A quattro anni Perla ancora non riesce a pronunciare la erre a dovere, strappandomi un sorriso ogni qualvolta ci tenti. Mamma la sta portando da un logopedista proprio per tentare di risolvere questo problema.

Resta calma in braccio a me, le braccia ancorate al collo e le gambe che cercano di stingersi intorno alla vita. Questa sua pacatezza mi mette ansia alle volte, sintomo di un futuro progetto malefico che si sta realizzando all'interno della sua testolina. Già me la immagino quando sarà grande pronta a conquistare il mondo.

Finito di scaricare tutto, papà sale in macchina per andare a parcheggiare mentre mamma entra nella hall a fare l'accettazione e a domandare i tempi di attesa per l'appartamento.

Fine agosto vuol dire solo una cosa per i villaggi: famiglie con bambini piccoli. Tante famiglie con bambini piccoli. Non mi sorprende infatti vedere pochi ragazzi della mia età. Pazienza! Anche quest'anno farò amicizia l'anno prossimo. Un mantra che ormai si ripete da diciassette anni a questa parte.
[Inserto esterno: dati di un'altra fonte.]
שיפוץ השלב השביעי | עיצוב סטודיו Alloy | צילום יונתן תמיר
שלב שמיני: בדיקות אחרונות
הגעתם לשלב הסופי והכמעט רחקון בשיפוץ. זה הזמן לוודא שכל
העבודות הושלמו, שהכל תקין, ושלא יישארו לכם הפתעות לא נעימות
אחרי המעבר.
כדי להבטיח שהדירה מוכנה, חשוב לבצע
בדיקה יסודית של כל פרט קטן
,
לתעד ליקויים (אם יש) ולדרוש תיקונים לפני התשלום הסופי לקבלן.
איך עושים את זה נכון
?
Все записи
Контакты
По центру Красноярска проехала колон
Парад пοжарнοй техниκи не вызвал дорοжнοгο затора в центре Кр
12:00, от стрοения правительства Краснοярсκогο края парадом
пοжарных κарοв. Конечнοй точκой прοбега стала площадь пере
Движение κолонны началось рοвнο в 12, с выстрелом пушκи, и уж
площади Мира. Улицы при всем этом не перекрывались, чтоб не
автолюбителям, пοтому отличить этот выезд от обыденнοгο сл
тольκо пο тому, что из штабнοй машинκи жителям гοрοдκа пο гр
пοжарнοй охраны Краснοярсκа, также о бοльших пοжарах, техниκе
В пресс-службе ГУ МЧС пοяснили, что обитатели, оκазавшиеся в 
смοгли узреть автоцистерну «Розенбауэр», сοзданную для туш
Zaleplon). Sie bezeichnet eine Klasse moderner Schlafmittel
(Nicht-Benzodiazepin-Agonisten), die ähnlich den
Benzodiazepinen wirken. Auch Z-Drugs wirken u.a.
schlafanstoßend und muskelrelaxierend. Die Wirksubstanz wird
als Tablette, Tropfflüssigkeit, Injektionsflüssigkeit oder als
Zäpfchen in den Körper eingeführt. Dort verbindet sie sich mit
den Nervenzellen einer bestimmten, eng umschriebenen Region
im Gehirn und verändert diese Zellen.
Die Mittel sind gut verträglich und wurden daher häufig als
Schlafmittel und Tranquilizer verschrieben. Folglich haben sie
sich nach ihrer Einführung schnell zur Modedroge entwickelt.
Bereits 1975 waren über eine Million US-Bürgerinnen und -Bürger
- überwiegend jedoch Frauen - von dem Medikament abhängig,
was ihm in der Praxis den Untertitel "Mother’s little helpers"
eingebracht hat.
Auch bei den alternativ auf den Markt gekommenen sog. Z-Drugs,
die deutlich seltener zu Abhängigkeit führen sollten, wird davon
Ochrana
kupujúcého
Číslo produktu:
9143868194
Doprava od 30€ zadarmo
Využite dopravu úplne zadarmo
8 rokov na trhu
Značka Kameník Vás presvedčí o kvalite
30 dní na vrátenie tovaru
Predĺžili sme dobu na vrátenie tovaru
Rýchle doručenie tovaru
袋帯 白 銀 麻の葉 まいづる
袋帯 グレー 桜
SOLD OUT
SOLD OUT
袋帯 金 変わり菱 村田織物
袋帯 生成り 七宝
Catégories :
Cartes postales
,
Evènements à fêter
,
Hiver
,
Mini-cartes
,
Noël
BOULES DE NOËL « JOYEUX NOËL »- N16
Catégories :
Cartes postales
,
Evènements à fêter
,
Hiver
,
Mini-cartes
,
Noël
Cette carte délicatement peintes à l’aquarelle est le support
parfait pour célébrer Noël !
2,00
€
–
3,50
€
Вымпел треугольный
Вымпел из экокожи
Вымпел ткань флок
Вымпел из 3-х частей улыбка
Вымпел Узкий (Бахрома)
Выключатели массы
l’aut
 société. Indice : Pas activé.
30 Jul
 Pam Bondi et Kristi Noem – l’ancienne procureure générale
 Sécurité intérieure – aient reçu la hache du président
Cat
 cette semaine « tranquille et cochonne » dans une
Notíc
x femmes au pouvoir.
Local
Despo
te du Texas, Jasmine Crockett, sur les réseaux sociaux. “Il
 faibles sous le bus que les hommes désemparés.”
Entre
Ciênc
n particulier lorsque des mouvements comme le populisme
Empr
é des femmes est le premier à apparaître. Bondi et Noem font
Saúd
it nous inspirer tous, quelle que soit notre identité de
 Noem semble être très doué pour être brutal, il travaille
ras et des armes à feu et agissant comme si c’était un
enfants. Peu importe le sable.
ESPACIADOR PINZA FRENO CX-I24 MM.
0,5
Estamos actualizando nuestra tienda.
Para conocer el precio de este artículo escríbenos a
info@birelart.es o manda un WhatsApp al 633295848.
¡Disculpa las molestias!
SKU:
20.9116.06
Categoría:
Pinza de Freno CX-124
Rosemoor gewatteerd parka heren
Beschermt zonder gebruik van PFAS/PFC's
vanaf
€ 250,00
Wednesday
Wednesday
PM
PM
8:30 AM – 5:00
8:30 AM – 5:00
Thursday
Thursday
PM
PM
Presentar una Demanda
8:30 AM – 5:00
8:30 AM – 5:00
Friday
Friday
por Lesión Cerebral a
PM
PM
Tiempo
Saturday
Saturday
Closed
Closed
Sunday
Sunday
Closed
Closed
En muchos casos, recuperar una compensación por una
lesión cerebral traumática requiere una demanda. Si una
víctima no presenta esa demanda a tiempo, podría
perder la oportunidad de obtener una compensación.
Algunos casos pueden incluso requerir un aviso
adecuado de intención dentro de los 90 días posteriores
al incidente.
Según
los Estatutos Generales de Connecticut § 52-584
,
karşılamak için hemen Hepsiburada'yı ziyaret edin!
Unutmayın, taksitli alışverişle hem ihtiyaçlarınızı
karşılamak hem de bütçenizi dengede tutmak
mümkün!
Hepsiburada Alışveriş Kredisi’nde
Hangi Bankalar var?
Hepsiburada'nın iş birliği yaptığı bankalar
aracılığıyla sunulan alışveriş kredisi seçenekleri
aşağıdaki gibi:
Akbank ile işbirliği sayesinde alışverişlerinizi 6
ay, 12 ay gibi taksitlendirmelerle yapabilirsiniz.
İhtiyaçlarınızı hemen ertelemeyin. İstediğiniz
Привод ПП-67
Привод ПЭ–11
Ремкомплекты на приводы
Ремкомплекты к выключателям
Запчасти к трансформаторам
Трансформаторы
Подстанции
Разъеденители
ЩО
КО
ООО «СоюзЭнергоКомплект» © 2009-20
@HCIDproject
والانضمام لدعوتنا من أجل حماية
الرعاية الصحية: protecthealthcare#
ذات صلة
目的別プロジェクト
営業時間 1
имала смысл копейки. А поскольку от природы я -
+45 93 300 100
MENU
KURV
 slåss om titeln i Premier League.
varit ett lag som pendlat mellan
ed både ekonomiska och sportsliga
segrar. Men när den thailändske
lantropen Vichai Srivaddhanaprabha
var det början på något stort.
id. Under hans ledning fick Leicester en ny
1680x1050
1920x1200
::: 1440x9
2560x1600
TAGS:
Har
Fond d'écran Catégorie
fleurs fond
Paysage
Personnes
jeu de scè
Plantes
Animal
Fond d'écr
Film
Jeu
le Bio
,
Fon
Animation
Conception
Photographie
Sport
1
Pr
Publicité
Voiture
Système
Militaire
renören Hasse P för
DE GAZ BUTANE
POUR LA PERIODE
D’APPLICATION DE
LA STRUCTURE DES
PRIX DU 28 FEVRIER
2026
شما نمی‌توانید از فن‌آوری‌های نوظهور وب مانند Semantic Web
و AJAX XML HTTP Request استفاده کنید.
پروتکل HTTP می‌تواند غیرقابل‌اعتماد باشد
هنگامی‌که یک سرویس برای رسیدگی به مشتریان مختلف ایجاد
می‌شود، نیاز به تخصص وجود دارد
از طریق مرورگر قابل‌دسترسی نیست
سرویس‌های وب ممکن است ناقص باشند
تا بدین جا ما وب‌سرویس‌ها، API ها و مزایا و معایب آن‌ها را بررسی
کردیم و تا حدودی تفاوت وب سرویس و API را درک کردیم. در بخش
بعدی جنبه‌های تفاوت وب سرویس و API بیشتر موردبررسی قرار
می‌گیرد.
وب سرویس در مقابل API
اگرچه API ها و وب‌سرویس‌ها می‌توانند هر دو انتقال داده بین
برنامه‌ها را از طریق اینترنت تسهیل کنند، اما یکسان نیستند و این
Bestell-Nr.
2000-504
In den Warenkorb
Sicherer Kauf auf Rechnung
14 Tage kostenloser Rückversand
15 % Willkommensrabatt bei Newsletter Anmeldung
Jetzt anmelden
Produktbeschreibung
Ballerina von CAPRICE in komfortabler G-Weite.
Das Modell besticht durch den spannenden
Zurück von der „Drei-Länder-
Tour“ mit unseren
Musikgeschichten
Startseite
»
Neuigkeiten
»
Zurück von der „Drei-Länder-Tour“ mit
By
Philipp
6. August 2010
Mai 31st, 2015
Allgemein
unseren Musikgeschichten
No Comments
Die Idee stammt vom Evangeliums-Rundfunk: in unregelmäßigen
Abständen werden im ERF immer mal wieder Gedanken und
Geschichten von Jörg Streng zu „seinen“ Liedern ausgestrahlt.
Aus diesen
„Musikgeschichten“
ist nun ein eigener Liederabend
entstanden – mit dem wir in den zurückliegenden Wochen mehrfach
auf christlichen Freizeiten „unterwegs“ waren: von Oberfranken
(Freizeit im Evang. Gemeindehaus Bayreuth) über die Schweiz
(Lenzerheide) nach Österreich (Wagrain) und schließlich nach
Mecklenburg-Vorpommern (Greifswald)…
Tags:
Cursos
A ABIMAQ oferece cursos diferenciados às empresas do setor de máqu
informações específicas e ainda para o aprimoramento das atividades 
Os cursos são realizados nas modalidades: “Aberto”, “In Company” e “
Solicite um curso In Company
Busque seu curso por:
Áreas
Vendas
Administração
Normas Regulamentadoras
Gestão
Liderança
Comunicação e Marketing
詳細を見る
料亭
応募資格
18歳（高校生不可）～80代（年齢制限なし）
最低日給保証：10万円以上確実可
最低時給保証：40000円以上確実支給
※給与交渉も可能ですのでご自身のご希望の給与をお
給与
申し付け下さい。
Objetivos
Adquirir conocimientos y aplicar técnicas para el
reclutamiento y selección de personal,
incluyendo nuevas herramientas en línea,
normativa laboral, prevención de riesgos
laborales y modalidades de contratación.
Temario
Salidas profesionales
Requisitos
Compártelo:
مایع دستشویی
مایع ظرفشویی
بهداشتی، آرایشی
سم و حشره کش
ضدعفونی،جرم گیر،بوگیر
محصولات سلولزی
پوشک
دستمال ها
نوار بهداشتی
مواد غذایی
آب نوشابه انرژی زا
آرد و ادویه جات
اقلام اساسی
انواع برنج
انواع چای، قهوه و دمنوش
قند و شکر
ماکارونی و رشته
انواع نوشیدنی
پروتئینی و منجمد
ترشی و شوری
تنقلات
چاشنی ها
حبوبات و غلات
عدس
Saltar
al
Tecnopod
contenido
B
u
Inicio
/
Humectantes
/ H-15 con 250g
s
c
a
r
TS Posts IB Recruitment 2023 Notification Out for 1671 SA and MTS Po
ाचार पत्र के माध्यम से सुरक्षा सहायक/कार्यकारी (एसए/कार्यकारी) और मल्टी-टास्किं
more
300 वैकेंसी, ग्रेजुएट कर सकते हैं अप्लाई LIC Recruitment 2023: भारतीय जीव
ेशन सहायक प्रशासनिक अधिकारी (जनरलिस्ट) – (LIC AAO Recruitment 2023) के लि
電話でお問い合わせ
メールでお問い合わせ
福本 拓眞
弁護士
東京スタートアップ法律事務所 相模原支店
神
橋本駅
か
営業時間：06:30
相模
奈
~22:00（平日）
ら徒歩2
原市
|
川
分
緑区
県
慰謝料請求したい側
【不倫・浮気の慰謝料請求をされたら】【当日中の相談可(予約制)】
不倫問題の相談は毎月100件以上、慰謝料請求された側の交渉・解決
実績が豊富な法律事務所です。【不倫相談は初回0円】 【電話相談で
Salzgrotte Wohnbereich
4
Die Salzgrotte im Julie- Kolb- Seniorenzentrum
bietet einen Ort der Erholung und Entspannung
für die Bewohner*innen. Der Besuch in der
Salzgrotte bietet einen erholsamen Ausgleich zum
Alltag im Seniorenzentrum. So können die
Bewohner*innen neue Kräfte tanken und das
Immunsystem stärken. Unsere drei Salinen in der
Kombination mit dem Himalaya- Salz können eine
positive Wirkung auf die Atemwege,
Osservo la carcassa di adulti addossati davanti l'ingresso della hall attendendo il loro turno per l'accettazione, altre sono sedute per terra a giocare a carte, altre ancora - tra cui spiccano le teste dei miei fratelli - sono davanti il tavolino dell'accoglienza a racimolare qualche bicchiere di succo e qualche stuzzichino. I bambini, invece, fanno ciò che sanno fare meglio in vacanza: urlano e corrono - proprio come farebbe Perla se non mi fosse accoccolata in braccio -.

«Sole, Sole», Furia mi batte la manina sulla spalla mentre continuo a girare la testa nel tentativo di capire come stia andando la questione relativa alle case.

«Soleeee» si lamenta. La guardo in viso aggiustandola meglio in braccio per evitare di farla cadere. Accarezzandola sulla fronte le sposto indietro i capelli che appiccicati dal sudore gli finisco davanti agli occhi.

«Un ragazzo ti gualda» poi indica alla mia destra.

Mi giro, già pronta a chiedere scusa a chi sta indicando e a dirle di non indicare perché è maleducazione. Ma poi lo vedo, il cervello mi va in pappa e alla fine le parole mi rimangono incastrare sulla lingua che non sa più come muoversi.